- [Activity] Print, from the listing below, the lines starting at the line containing "bulservisi.com" and ending at the line containing "Bulaşık Makinesi Servisi", exactly as they stand, and print nothing else.

- [Working data]
§ §

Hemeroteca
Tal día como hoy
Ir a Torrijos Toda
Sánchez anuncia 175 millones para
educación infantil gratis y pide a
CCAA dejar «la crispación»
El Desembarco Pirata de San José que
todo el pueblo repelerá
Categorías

§ §

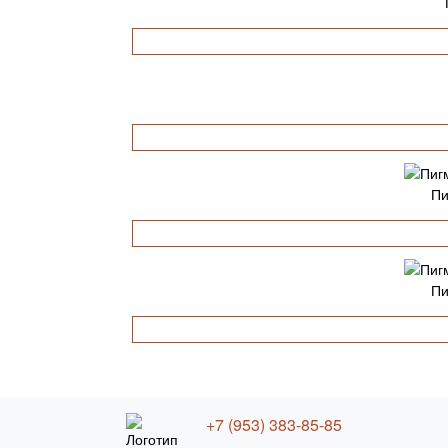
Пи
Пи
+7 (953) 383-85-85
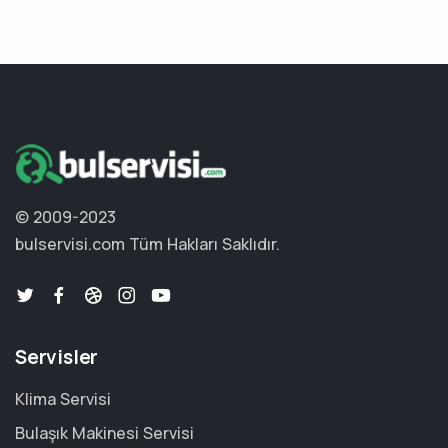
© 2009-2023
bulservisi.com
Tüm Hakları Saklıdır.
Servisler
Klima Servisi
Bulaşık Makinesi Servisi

§ §

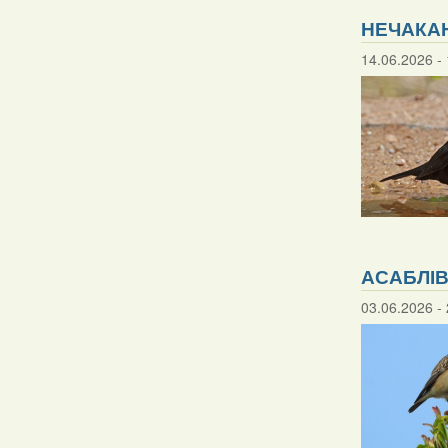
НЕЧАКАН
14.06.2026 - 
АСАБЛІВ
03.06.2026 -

§ §

- [Response below]
bulservisi.com
Tüm Hakları Saklıdır.
Servisler
Klima Servisi
Bulaşık Makinesi Servisi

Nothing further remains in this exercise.